Page last updated at 11:22 GMT, Monday, 12 October 2009 12:22 UK

Co-operate on expenses, MPs told

Houses of Parliament
MPs have had their expenses scrutinised still further

Commons Speaker John Bercow has written to all MPs urging them to co-operate fully with an independent audit of their expenses claims since 2004.

He said Sir Thomas Legg's review was part of the process of restoring public confidence in expenses and MPs.

Sir Thomas has written to many MPs to ask them to justify some claims - and some may be asked to repay money.

There have been reports that some MPs plan to defy recommendations they now repay claims approved at the time.

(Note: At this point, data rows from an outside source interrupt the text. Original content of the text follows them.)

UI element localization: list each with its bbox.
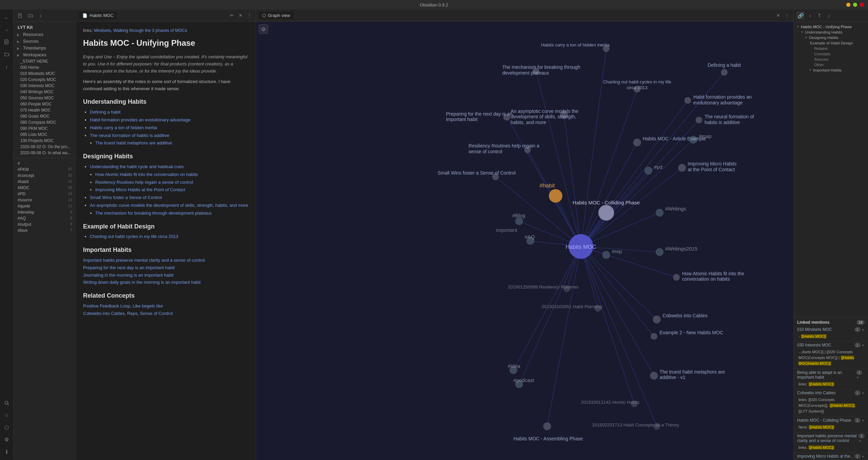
- sidebar-new-note[interactable]: [16, 12, 24, 20]
- sort-icon[interactable]: ↕: [1, 61, 12, 72]
- hashtag-develop[interactable]: #develop9: [14, 209, 76, 215]
- sidebar-item-085[interactable]: 085 Compass MOC: [14, 119, 76, 125]
- edit-icon[interactable]: ✏: [228, 12, 235, 19]
- graph-canvas[interactable]: ⚙: [256, 22, 793, 460]
- sidebar-item-080[interactable]: 080 Goals MOC: [14, 113, 76, 119]
- link-mindsets[interactable]: Mindsets: [94, 28, 111, 33]
- hashtag-source[interactable]: #source13: [14, 197, 76, 203]
- editor-content[interactable]: links: Mindsets, Walking through the 3 p…: [76, 22, 256, 460]
- outline-item-other[interactable]: Other: [794, 62, 868, 67]
- close-graph-icon[interactable]: ✕: [774, 12, 782, 19]
- hashtag-quote[interactable]: #quote11: [14, 203, 76, 209]
- link-cobwebs[interactable]: Cobwebs into Cables: [83, 311, 125, 316]
- sidebar-item-010[interactable]: 010 Mindsets MOC: [14, 71, 76, 77]
- sidebar-item-020[interactable]: 020 Concepts MOC: [14, 77, 76, 83]
- sidebar-item-090[interactable]: 090 PKM MOC: [14, 125, 76, 132]
- outline-item-designing[interactable]: ▼ Designing Habits: [794, 35, 868, 40]
- mention-group-header[interactable]: Habits MOC - Colliding Phase 1 ▼: [794, 417, 868, 424]
- link-sense-of-control[interactable]: Sense of Control: [140, 311, 173, 316]
- close-editor-icon[interactable]: ✕: [237, 12, 244, 19]
- hashtag-moc[interactable]: #MOC25: [14, 185, 76, 191]
- outline-item-important-habits[interactable]: ▼ Important Habits: [794, 67, 868, 73]
- link-mental-clarity[interactable]: Important habits preserve mental clarity…: [83, 257, 249, 264]
- sidebar-section-sources[interactable]: ▶Sources: [14, 38, 76, 45]
- hashtag-pd[interactable]: #PD14: [14, 191, 76, 197]
- link-next-day[interactable]: Preparing for the next day is an importa…: [83, 264, 249, 272]
- link-micro-habits[interactable]: Improving Micro Habits at the Point of C…: [95, 187, 185, 192]
- hashtag-habit[interactable]: #habit31: [14, 179, 76, 185]
- hashtag-aq[interactable]: #AQ8: [14, 215, 76, 221]
- hashtag-concept[interactable]: #concept32: [14, 173, 76, 179]
- outline-item-sources[interactable]: Sources: [794, 57, 868, 62]
- link-small-wins[interactable]: Small Wins foster a Sense of Control: [90, 195, 162, 200]
- sidebar-item-start[interactable]: _START HERE: [14, 58, 76, 64]
- sidebar-item-095[interactable]: 095 Lists MOC: [14, 132, 76, 138]
- mention-group-header[interactable]: 010 Mindsets MOC 1 ▼: [794, 326, 868, 333]
- search-icon[interactable]: [1, 398, 12, 408]
- sidebar-item-030[interactable]: 030 Interests MOC: [14, 83, 76, 89]
- bookmark-icon[interactable]: ☆: [1, 410, 12, 421]
- sidebar-item-20200602[interactable]: 2020-06-02 O- On the pro...: [14, 144, 76, 150]
- graph-settings-btn[interactable]: ⚙: [259, 24, 268, 34]
- sidebar-sort[interactable]: ↕: [37, 12, 45, 20]
- mention-group-header[interactable]: 030 Interests MOC 1 ▼: [794, 342, 868, 348]
- link-habit-cycle[interactable]: Understanding the habit cycle and habitu…: [90, 164, 184, 169]
- outline-item-concepts[interactable]: Concepts: [794, 51, 868, 57]
- mention-group-header[interactable]: Important habits preserve mental clarity…: [794, 433, 868, 444]
- forward-icon[interactable]: →: [1, 24, 12, 35]
- link-positive-loop[interactable]: Positive Feedback Loop: [83, 303, 130, 308]
- panel-link-icon[interactable]: 🔗: [796, 12, 805, 20]
- close-btn[interactable]: [860, 3, 864, 7]
- hashtag-fave[interactable]: #fave7: [14, 227, 76, 234]
- link-habits-inertia[interactable]: Habits carry a ton of hidden inertia: [90, 125, 157, 130]
- hashtag-pkm[interactable]: #PKM47: [14, 166, 76, 173]
- open-folder-icon[interactable]: [1, 49, 12, 60]
- sidebar-section-workspaces[interactable]: ▶Workspaces: [14, 52, 76, 58]
- more-options-icon[interactable]: ⋮: [245, 12, 253, 19]
- mention-group-header[interactable]: Cobwebs into Cables 1 ▼: [794, 389, 868, 396]
- sidebar-item-20200808[interactable]: 2020-08-08 O- In what way...: [14, 150, 76, 156]
- mention-group-header[interactable]: Being able to adapt is an important habi…: [794, 369, 868, 381]
- hashtag-hash[interactable]: #: [14, 160, 76, 166]
- link-resiliency[interactable]: Resiliency Routines help regain a sense …: [95, 180, 193, 185]
- link-neural-formation[interactable]: The neural formation of habits is additi…: [90, 133, 169, 138]
- link-truest[interactable]: The truest habit metaphors are additive: [95, 140, 172, 145]
- editor-tab[interactable]: 📄 Habits MOC: [79, 12, 117, 19]
- sidebar-item-000[interactable]: 000 Home: [14, 64, 76, 71]
- link-reps[interactable]: Reps: [127, 311, 137, 316]
- panel-heading-icon[interactable]: T: [815, 12, 824, 20]
- info-icon[interactable]: ℹ: [1, 446, 12, 457]
- mention-group-header[interactable]: Improving Micro Habits at the... 1 ▼: [794, 453, 868, 460]
- sidebar-item-050[interactable]: 050 Sources MOC: [14, 95, 76, 101]
- panel-sort2-icon[interactable]: ↨: [825, 12, 833, 20]
- link-mechanism[interactable]: The mechanism for breaking through devel…: [95, 211, 212, 216]
- sidebar-item-070[interactable]: 070 Health MOC: [14, 107, 76, 113]
- more-graph-options-icon[interactable]: ⋮: [783, 12, 791, 19]
- link-like-begets[interactable]: Like begets like: [133, 303, 163, 308]
- link-defining[interactable]: Defining a habit: [90, 109, 120, 115]
- link-writing-goals[interactable]: Writing down daily goals in the morning …: [83, 279, 249, 286]
- link-phases[interactable]: Walking through the 3 phases of MOCs: [113, 28, 187, 33]
- new-note-icon[interactable]: [1, 37, 12, 47]
- back-icon[interactable]: ←: [1, 12, 12, 23]
- sidebar-item-100[interactable]: 100 Projects MOC: [14, 138, 76, 144]
- sidebar-open-folder[interactable]: [26, 12, 35, 20]
- outline-item-related[interactable]: Related: [794, 46, 868, 51]
- plugins-icon[interactable]: ⬡: [1, 422, 12, 433]
- sidebar-section-timestamps[interactable]: ▶Timestamps: [14, 45, 76, 52]
- minimize-btn[interactable]: [846, 3, 850, 7]
- panel-sort-icon[interactable]: ↕: [806, 12, 814, 20]
- outline-item-understanding[interactable]: ▼ Understanding Habits: [794, 29, 868, 35]
- link-atomic[interactable]: How Atomic Habits fit into the conversat…: [95, 172, 198, 177]
- window-controls[interactable]: [846, 3, 864, 7]
- hashtag-output[interactable]: #output8: [14, 221, 76, 227]
- link-charting[interactable]: Charting out habit cycles in my life cir…: [90, 234, 178, 239]
- link-journaling[interactable]: Journaling in the morning is an importan…: [83, 272, 249, 279]
- sidebar-item-060[interactable]: 060 People MOC: [14, 101, 76, 107]
- outline-item-root[interactable]: ▼ Habits MOC - Unifying Phase: [794, 24, 868, 29]
- sidebar-item-040[interactable]: 040 Writings MOC: [14, 89, 76, 95]
- link-asymptotic[interactable]: An asymptotic curve models the developme…: [90, 203, 248, 208]
- gear-icon[interactable]: ⚙: [1, 434, 12, 445]
- sidebar-section-resources[interactable]: ▶Resources: [14, 31, 76, 38]
- graph-tab[interactable]: ⬡ Graph view: [259, 12, 294, 19]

MPs returning to the Commons on Monday after the summer recess have been receiving letters from Sir Thomas, a former civil servant, asking them for more information about some claims.

Retrospective limits

Sir Thomas, whose final report is expected in December, does not have the power to demand that they repay money.

His report will go to the Commons' Members Estimate Committee which will decide whether to order its recommendations be carried out.

EXPENSES BACKGROUND
MPs are allowed to claim expenses for running a second home but there was much uproar in May when receipts and details of what they had been claiming for were leaked to a newspaper.

Among them were claims for expensive TVs and furniture, MPs who claimed for more than one property by "flipping" the designated second home and others who over-claimed for mortgages or services.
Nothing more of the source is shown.